Seqlock memory barriers for concurrent hashmap

Hi everyone,

I had a lot of fun working on a fixed-capacity, open-addressing Hash Table using Robin Hood hashing. It uses sharded locking for writers and optimistic concurrency control (in particular seqlocks) for readers.

It works and passes all my tests on my x86_64. But I’m unsure if I’m missing a(or multiple) barriers in particular in the get/getBuffer function to make it truly correct.

Summarized it basically looks like this(kinda pseudo code)

retry: while(true) {
    // Read version
    version = ts.load(.acquire);

    // Hashmap lookup logic and getting the final value
    const k = slot.key;
    const v = slot.value;

    // Do I need a fence here?

    // Validate version
    const valid = version == ts.load(.acquire);
    if (!valid) continue :retry;
}

The real code is of course more involved (ConcurrentHashTable.zig (24.7 KB)). I’ve written a lot of explanatory comments which could help (they were mostly for myself because else I’m forgetting the details…).

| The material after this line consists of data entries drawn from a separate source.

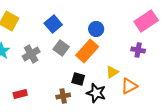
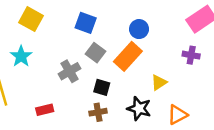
blue square: (53, 24) -> (86, 23), turned -30
gray cross: (31, 54) -> (69, 71), moved
black square: (78, 79) -> (102, 87), moved
orange triangle: (129, 86) -> (177, 115), moved

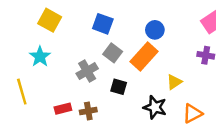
brown cross: (98, 112) -> (88, 111), moved

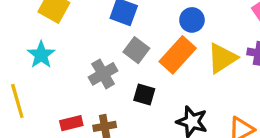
yellow triangle: (174, 82) -> (222, 58), moved, size x1.5

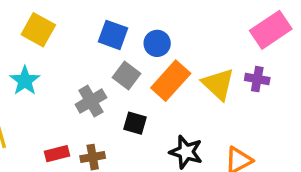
blue circle: (192, 20) -> (157, 43), moved
yellow triangle: (222, 58) -> (218, 84), turned -44

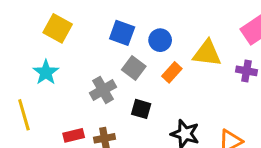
orange rectangle: (171, 81) -> (172, 72), size x0.6
yellow triangle: (218, 84) -> (207, 53), moved, turned -36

I unfortunately don’t have a machine with a weak memory model available to test it. Could anyone with an ARM or something run the tests for me? If you want you could also run the stress test by changing this to false:

test "multithreaded stress" {
    if (true) { // change to false to run
        return;
    }
    try stressTest(
        1024 * 1024,
        1024,
        1_000_000, // maybe play with iterations
        1024 * 1024,
        8,
    );
}

Thanks

1 Like

Some things I’ve noticed:

218: assert(current.key == incoming.key);

This is going to give you problems when K can’t be compared with ==.

515: atomic.spinLoopHint();

Do a Fibonacci backoff here, it makes some space when there’s contention. Period-doubling is a little simpler, but it has harmonics.

Let’s look at lock:

fn lock(self: *ShardLock) void {
    while (true) {
        var current = self.version.load(.monotonic);
        // Wait for even
        while (current & 1 != 0) {
            atomic.spinLoopHint();
            current = self.version.load(.monotonic);
        }

        // CAS to switch to odd
        if (self.version.cmpxchgWeak(current, current + 1, .acquire, .monotonic) == null) {
            return; // Locked successfully
        }
    }
}

You want a back-off here as well, possibly even sleep before starting over if you get really unlucky. Also, nothing in this should be .monotonic: .acquire on reads, .release on writes. With .monotonic you’re not actually synchronizing state, you’re just setting up for more spurious exchange failures. It’s probably not a correctness issue, keeping in mind I am looking at all of this for the first time.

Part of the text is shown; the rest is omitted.